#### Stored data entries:
________
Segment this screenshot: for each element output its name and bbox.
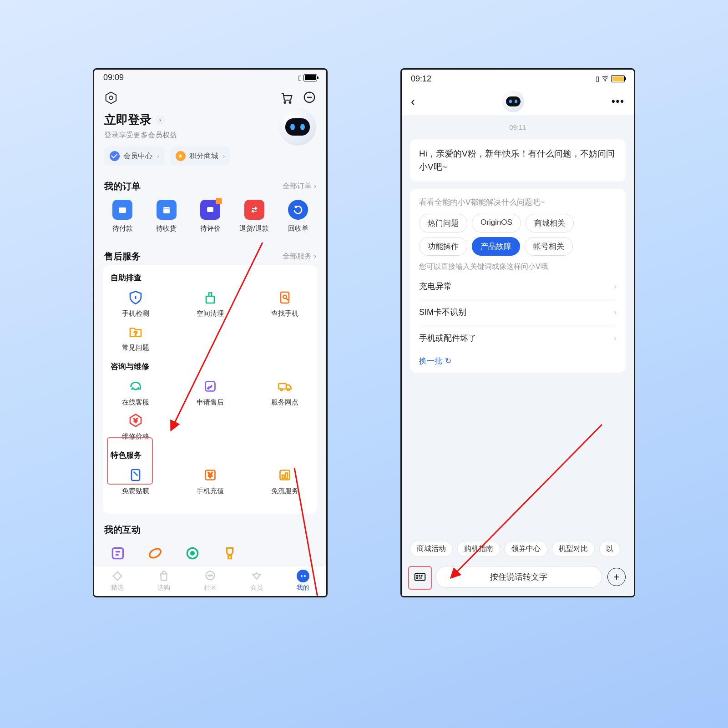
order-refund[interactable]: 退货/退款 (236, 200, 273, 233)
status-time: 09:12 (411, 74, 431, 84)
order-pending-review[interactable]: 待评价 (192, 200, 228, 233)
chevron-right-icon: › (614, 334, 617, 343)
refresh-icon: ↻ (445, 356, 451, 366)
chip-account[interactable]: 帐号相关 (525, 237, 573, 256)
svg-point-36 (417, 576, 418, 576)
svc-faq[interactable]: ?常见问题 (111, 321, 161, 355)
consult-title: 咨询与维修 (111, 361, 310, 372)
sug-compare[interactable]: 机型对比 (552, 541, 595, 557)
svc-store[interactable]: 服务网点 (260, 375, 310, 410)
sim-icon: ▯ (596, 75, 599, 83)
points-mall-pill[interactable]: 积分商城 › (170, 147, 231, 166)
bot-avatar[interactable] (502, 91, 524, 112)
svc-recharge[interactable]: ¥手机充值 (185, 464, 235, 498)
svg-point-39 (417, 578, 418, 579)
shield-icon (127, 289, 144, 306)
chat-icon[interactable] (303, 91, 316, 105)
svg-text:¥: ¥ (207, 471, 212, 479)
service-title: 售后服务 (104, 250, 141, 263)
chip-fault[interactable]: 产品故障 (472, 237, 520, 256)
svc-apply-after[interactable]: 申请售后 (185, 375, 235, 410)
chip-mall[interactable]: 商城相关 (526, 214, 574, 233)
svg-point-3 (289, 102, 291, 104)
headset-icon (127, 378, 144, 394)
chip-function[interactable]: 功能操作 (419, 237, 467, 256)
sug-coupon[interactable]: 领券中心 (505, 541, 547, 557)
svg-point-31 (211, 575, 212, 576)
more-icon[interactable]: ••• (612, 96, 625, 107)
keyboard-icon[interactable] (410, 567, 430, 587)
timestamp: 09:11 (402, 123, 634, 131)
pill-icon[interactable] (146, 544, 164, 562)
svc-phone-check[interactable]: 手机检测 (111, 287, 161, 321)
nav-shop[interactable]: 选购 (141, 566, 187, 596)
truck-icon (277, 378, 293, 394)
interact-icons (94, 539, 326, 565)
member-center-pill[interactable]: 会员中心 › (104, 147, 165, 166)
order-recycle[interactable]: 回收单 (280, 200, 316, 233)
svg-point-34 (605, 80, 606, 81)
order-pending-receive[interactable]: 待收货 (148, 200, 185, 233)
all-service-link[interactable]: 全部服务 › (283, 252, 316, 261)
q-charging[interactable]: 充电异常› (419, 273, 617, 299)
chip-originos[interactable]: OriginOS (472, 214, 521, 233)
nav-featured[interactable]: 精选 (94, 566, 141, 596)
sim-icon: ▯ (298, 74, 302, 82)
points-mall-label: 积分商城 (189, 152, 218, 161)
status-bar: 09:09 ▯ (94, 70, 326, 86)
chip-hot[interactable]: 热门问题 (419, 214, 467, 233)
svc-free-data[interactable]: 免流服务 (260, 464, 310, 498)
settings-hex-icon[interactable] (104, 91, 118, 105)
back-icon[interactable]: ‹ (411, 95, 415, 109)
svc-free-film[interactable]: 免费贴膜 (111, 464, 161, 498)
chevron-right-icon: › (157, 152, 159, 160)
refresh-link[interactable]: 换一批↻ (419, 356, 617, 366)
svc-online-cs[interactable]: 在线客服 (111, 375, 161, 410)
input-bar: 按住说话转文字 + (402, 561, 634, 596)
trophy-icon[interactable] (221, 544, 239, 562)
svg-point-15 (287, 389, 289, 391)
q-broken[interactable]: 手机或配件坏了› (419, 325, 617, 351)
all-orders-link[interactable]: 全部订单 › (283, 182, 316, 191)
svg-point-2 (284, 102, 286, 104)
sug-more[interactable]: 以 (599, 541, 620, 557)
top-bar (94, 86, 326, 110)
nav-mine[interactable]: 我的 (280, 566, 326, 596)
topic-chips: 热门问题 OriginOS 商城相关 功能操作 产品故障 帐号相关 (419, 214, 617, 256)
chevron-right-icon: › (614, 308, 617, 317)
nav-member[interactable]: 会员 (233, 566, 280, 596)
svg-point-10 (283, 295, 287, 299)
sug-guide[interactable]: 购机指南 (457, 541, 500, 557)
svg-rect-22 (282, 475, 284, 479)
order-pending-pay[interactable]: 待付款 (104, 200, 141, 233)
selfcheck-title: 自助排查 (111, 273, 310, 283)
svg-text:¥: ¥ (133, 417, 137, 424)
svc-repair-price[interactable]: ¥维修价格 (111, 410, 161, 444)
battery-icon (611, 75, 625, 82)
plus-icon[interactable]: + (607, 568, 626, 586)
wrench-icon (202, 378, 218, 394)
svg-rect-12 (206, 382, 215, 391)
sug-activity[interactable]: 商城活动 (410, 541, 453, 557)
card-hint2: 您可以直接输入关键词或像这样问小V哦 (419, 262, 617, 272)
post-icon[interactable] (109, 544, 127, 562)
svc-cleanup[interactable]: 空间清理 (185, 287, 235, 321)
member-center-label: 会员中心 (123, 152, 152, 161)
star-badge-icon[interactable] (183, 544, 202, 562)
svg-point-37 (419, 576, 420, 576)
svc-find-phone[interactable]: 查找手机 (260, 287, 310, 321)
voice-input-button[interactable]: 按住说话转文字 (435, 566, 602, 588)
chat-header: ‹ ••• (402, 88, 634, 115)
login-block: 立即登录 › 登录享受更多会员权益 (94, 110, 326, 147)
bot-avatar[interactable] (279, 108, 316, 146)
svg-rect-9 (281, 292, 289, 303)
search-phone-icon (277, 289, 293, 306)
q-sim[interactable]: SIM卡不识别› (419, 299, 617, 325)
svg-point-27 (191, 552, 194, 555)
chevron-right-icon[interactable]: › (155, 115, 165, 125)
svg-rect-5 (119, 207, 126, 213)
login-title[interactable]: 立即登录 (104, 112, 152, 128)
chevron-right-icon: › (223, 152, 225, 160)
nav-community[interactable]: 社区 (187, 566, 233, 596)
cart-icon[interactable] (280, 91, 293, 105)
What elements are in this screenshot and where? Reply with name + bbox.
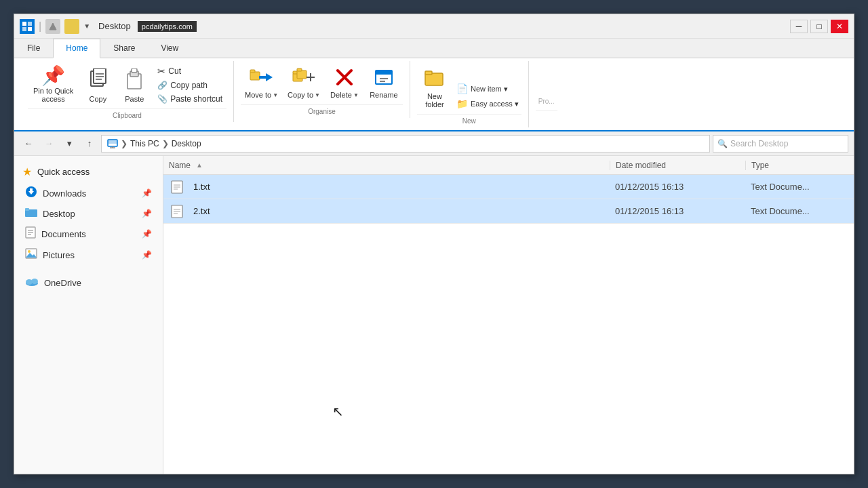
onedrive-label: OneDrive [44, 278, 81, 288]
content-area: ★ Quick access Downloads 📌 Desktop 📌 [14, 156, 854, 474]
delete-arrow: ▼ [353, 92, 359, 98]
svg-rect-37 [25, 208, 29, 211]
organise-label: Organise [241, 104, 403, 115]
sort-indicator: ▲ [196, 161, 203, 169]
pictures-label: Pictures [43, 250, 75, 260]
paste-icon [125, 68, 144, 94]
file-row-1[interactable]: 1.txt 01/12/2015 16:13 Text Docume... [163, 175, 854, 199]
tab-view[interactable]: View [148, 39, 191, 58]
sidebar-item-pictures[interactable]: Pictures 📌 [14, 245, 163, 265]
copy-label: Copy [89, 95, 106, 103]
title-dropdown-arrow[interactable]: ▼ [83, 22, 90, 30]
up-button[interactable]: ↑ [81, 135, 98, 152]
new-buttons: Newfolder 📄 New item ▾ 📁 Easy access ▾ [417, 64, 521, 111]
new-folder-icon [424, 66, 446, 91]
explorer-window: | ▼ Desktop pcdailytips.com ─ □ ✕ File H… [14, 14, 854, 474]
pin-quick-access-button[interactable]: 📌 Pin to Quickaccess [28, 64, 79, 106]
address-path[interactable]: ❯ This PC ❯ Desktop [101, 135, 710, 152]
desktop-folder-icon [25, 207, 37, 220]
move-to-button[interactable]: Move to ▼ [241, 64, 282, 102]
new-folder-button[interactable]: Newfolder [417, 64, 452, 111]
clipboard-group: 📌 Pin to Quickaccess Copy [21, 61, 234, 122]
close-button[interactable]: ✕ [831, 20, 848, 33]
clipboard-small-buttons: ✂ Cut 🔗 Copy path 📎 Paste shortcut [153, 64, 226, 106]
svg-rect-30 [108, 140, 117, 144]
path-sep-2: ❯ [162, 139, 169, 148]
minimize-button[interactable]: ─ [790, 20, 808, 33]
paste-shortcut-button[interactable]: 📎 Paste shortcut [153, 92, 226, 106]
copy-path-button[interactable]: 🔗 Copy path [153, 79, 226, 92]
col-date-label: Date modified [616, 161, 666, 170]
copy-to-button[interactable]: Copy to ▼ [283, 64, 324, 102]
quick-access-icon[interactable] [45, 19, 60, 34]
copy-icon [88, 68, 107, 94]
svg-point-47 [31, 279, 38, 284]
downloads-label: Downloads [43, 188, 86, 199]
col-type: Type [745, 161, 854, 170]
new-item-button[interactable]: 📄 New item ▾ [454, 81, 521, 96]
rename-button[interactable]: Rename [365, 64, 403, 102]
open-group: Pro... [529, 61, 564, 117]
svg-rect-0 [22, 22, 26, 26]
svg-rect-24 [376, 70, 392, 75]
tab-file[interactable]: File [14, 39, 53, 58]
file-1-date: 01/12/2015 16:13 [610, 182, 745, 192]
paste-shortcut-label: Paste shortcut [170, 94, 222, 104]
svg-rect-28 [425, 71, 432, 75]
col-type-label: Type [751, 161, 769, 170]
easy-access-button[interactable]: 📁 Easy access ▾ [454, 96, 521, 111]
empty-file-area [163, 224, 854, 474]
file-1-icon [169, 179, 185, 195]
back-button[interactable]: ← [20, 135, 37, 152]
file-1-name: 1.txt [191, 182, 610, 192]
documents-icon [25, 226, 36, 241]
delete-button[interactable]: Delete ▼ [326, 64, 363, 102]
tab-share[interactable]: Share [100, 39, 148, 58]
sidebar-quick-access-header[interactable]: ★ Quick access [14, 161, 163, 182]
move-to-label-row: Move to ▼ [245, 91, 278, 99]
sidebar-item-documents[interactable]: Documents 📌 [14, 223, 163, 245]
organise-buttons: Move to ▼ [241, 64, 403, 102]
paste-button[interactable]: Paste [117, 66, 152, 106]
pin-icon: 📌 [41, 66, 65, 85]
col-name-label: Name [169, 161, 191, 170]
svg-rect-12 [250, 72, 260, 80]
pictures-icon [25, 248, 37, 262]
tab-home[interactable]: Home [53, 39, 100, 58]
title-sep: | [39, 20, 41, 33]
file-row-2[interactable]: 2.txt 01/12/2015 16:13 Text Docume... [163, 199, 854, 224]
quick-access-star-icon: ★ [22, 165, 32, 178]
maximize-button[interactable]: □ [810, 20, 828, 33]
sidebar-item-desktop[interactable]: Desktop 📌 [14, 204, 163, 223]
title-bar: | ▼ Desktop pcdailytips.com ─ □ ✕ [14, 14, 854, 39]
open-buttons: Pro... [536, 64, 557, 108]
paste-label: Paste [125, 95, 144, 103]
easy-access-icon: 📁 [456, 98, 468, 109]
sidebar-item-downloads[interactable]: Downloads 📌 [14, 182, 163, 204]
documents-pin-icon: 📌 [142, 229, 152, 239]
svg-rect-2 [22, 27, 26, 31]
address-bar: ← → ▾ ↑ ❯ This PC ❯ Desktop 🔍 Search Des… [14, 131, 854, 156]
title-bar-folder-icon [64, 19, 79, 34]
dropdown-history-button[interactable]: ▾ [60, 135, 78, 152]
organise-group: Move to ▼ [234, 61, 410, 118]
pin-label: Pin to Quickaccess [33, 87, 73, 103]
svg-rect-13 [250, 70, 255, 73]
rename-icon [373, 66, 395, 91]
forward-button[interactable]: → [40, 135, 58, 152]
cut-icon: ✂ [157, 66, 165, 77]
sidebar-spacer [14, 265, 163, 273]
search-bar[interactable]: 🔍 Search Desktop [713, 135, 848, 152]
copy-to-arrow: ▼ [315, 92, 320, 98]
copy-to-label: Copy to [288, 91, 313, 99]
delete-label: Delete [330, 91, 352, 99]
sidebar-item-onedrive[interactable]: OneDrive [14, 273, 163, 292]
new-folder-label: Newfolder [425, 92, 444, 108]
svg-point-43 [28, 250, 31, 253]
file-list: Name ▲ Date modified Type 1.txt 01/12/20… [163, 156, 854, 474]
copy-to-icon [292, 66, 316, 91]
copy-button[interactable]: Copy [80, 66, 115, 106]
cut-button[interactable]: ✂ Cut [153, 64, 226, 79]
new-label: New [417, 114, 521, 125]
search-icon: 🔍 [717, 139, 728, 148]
________
#### EXERCISE DESCRIPTION:
For each line in the entries that holds "Newfolder", return that line.

#### RESPONSE:
new-buttons: Newfolder 📄 New item ▾ 📁 Easy access ▾ [417, 64, 521, 111]
new-folder-button[interactable]: Newfolder [417, 64, 452, 111]
new-folder-label: Newfolder [425, 92, 444, 108]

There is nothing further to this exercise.